On the whole, professionals football clubs in the UK take on the legal form of incorporated bodies and therefore would be liable to pay corporation tax on their taxable profits. Historically, the vast majority of clubs have made taxable losses and have therefore not paid much, if any tax. A significant amount of the club revenues is spent on servicing the clubs’ most valued assets and employees, the players. Wages and the cost of acquiring the registration of a player are both deductible for tax purposes. The amount of which is down to the accounting treatment and elections of each club. On the flip side, profits generated by the sale of player registrations are also taxable.
Looking to the future
The more organised clubs, the recipients of the best tax advise and those with the time and resources to plan for the future will be ahead of the game. They will be looking to the future and assessing the impact of increasing revenues and cash generation. Where will the money be spent? On players? Most likely, given what we have seen historically. And what happens if clubs are mandated to become profitable and truly stand on their own? This may mean clubs eventually make accounting profits.
Accounting profits are the starting point for a tax return and the calculation of taxable profits. Similar to an FFP/FSR submission, adjustments are made to calculate taxable profits, on which tax is payable. The methodology to calculate football earnings is remarkably similar. In a tax return, allowable expenditure remains and disallowable expenses are removed. Tax legislation is complex and constantly changing. Historically, since clubs have made taxable losses, they have not needed to worry. But we believe the time to start thinking about tax is now. That is, if clubs haven’t already started to take it seriously.
The proposed rise in tax to 25% from 19% is significant. If clubs do not plan for the future, they may end up being caught by the tax legislation that wasn’t intended for them. Although some clubs have made substantial losses chargeable to corporation tax in the past. The use of these losses is now restricted under certain circumstances. This is a topic we cover in the Professional Certificate in Football Finance that equips learners with a well-rounded understanding of a variety of finance topics, including taxation, through the lens of a football club.
Impact on football financial regulation
Corporation tax income (yes I said income) and expense is not taken into account in UEFA or the Premier League’s financial rules (Financial Sustainability Regulations or Profitability and Sustainability respectively). Those with a keen eye for detail or an understanding of UEFA Financial Fair Play will have noticed that it has now been updated Financial Sustainability Regulations and includes a cap on player related costs. The emphasis on “fair play” being removed and being replaced with “sustainability”. As mentioned earlier, sustainable corporate entities tend to be profitable and profitable entities are more likely to pay taxes.
So although the taxes recorded in the profit and loss account of the club are not counted towards football earnings or their equivalent in the relevant submission to the football authorities, the changing regulatory landscape may have an impact on those clubs looking to compete in European competitions. Indirectly, these UK clubs may end up paying tax, and at a higher rate than was announced in the mini budget.

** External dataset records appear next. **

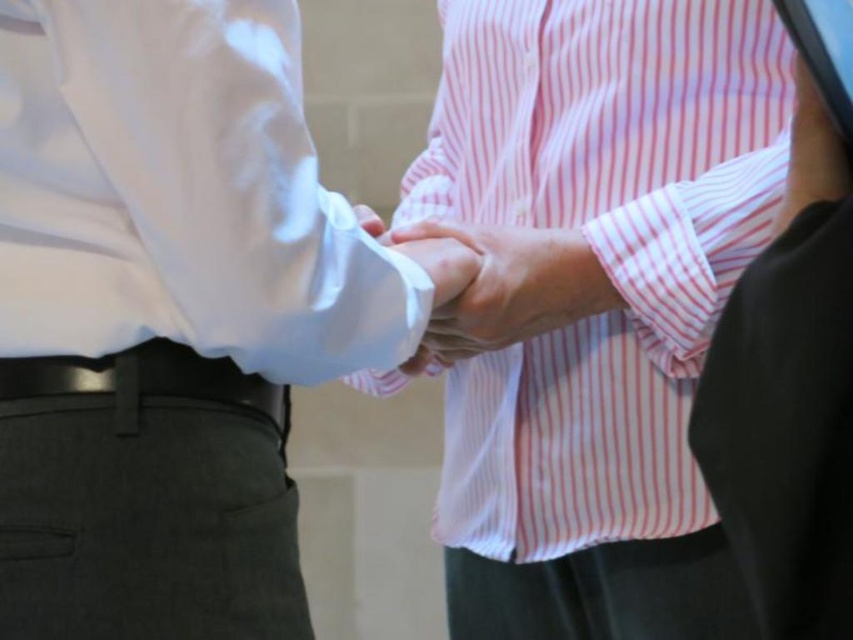 Question: Among these objects, which one is nearest to the camera?

Choices:
 (A) white smooth shirt at center
 (B) pink striped shirt at center

Answer: (A)

Question: Which point is farther from the camera taking this photo?

Choices:
 (A) (227, 403)
 (B) (582, 285)
 (C) (131, 51)
 (D) (544, 371)

Answer: (D)

Question: Is white smooth shirt at center thinner than black leather belt at lower left?

Choices:
 (A) yes
 (B) no

Answer: (B)

Question: Is pink striped shirt at center bigger than black leather belt at lower left?

Choices:
 (A) no
 (B) yes

Answer: (B)

Question: Can you confirm if pink striped shirt at center is thinner than black leather belt at lower left?

Choices:
 (A) yes
 (B) no

Answer: (B)

Question: Among these objects, which one is nearest to the camera?

Choices:
 (A) pink striped shirt at center
 (B) white smooth shirt at center
 (C) black leather belt at lower left

Answer: (B) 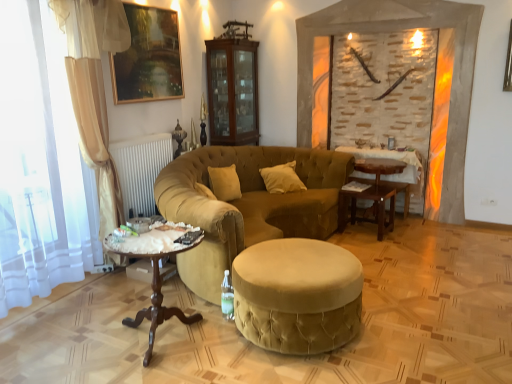 At what (x,y) coordinates should I click in order to perform the action: click on vacant space behind wooden polished table at lower left. Please return your answer as a coordinate pair (x, y). The height and width of the screenshot is (384, 512). Looking at the image, I should click on [x=163, y=299]. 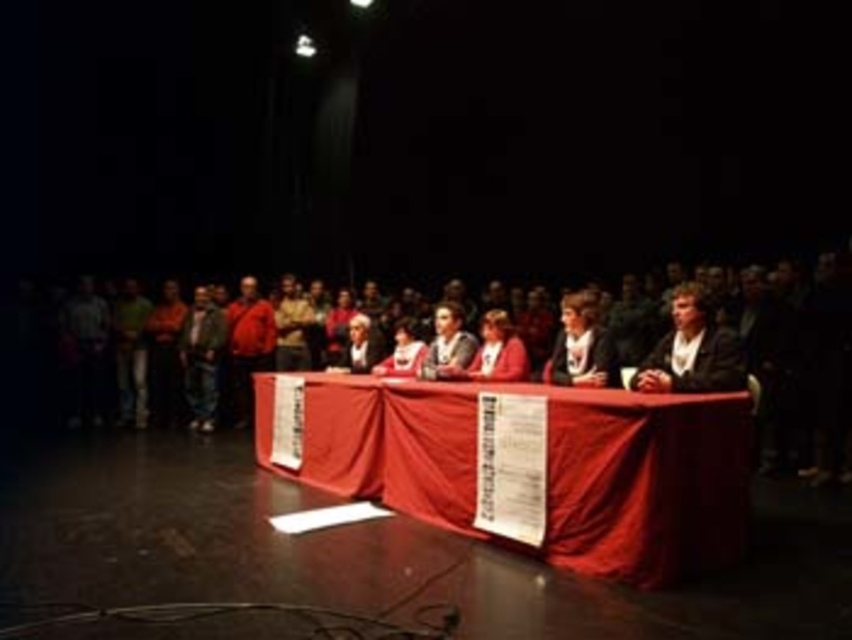 Where is `matte black crowd at center`? This screenshot has height=640, width=852. matte black crowd at center is located at coordinates (761, 348).

Which is in front, point (620, 368) or point (732, 404)?

Positioned in front is point (732, 404).

Identify the location of matte black crowd at center. (761, 348). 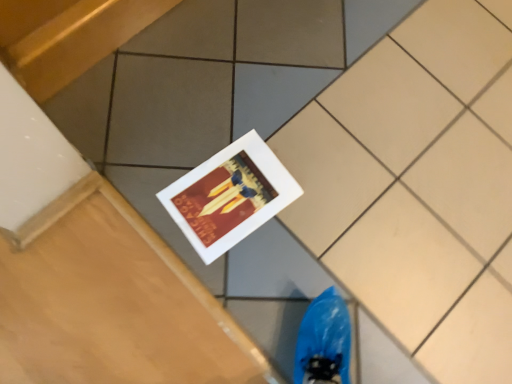 Locate an element on the screen. free spot in front of white matte picture frame at center is located at coordinates (236, 276).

Jeremy Hunt, the new UK Chancellor has made significant U-turns over the majority of the decisions made in the mini-budget announced less than one month ago. The impact of these announcements has been positive in the financial markets.
We have already discussed the reversal of the proposed decision to abolish the 45% tax rate in detail in our previous journal entry. This reversal remains, alongside the reversal of the mini-budget decision to cut the basic rate of tax from 20 to 19%. Although the impact would have been much smaller in football, this would have meant players and staff in the game would have seen a net pay rise. This will no longer go ahead.
The positive news from both the player and club’s perspective if looking at the announcements in isolation is that the announcement to reverse the increase of 1.25% in National Insurance still stands. This will benefit the clubs and the players. They new Health and Social Care Levy will no longer be introduced.